The Best (and Worst) Dad Jokes About Dads 👋

Celebrate fatherhood with our collection of dad jokes about dads! These hilarious, self-deprecating jokes poke fun at the quirks and classic moments of being a dad. Whether you’re a dad yourself or just love the humor that comes with fatherhood, our dad jokes about dads will have you laughing and groaning in equal measure. Perfect for sharing with fellow dads or just enjoying on your own, these jokes are all about embracing the dad life with a smile!

Spring is here! I got so excited that I wet my plants.

Why did the tailor get fired? He wasn’t a good fit.

How does a penguin build a house? Igloos it together.

I tell dad jokes, but I don't have any kids. I'm a faux pa.

I have a clean conscious—it's never been used.

Does anybody know where a guy can find a person to hang out with, talk to, and enjoy spending time with? I'm just asking for a friend.

Why do dragons sleep during the day? Because they like to fight knights.
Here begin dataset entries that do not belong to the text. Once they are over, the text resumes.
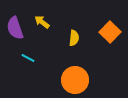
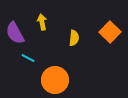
yellow arrow: rotated 42 degrees clockwise
purple semicircle: moved 5 px down; rotated 10 degrees counterclockwise
orange circle: moved 20 px left
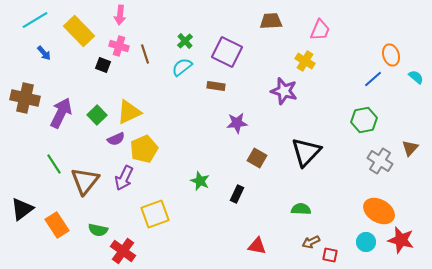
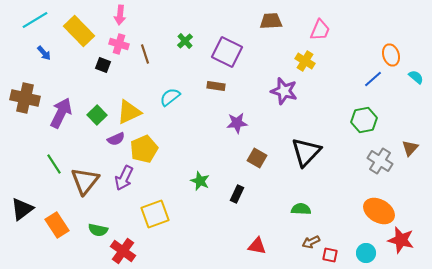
pink cross at (119, 46): moved 2 px up
cyan semicircle at (182, 67): moved 12 px left, 30 px down
cyan circle at (366, 242): moved 11 px down
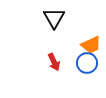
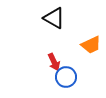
black triangle: rotated 30 degrees counterclockwise
blue circle: moved 21 px left, 14 px down
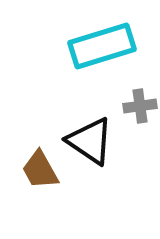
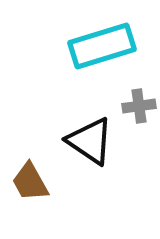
gray cross: moved 1 px left
brown trapezoid: moved 10 px left, 12 px down
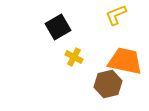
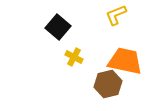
black square: rotated 20 degrees counterclockwise
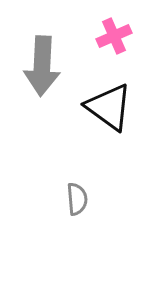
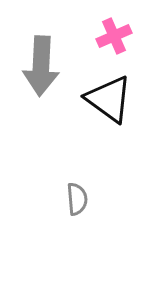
gray arrow: moved 1 px left
black triangle: moved 8 px up
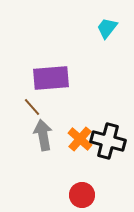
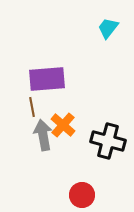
cyan trapezoid: moved 1 px right
purple rectangle: moved 4 px left, 1 px down
brown line: rotated 30 degrees clockwise
orange cross: moved 17 px left, 14 px up
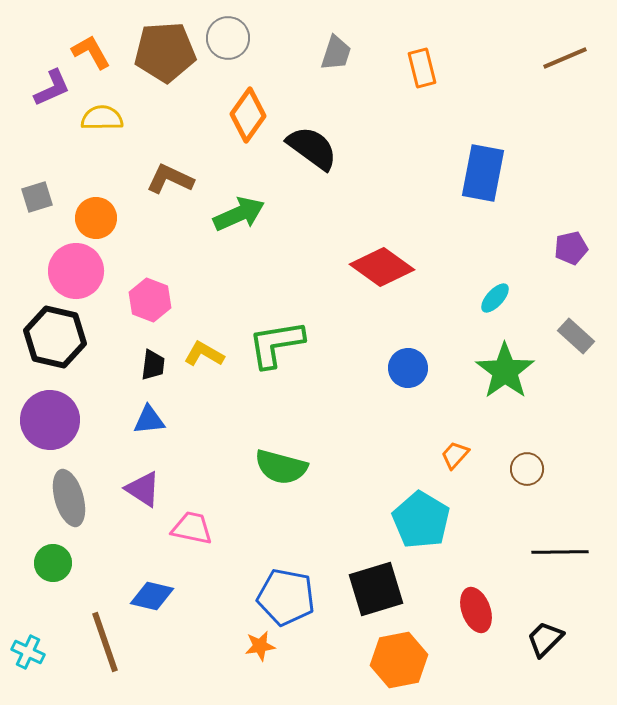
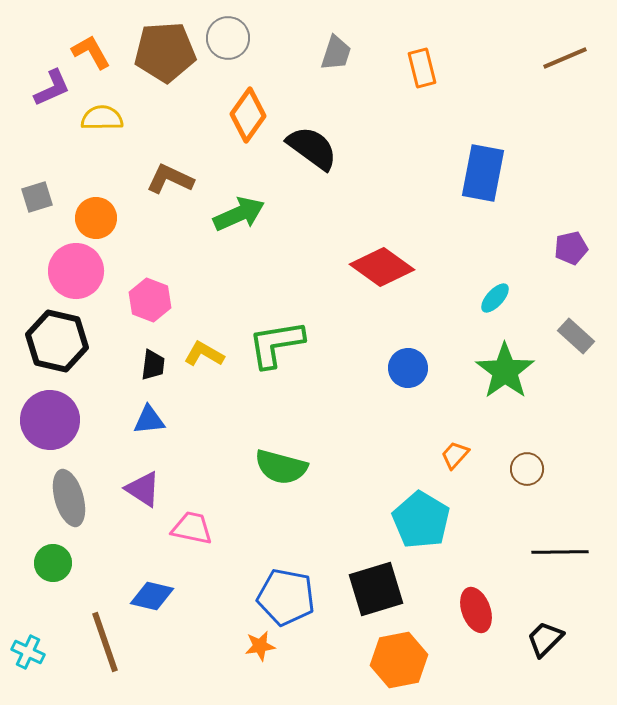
black hexagon at (55, 337): moved 2 px right, 4 px down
What did the buffalo say to his son when he dropped him off at school? “Bison!”

The difference between a numerator and a denominator is a short line. Only a fraction of people will understand this

A father tells his son that he was adopted. “I want to meet my biological parents,” the son demands. “We are your biological parents,” the father responds. “Now pack up, the new ones will pick you up in twenty minutes.”

What do you call a hacker stuck in his house after a winter storm? Edward Snowed-in

You stole my viola, cello, and double bass. You made me so angry, I'm violint now.

Pedophiles are like televisions Even a three year old can turn them on.

Why was working in the butter factory such a high stress job? Because there was no margarine for error.

Why is a woman thru hiker like a hockey player? They both go three periods before taking a shower.\-- I was told this joke by a woman thru hiker while hiking the Pacific Crest Trail.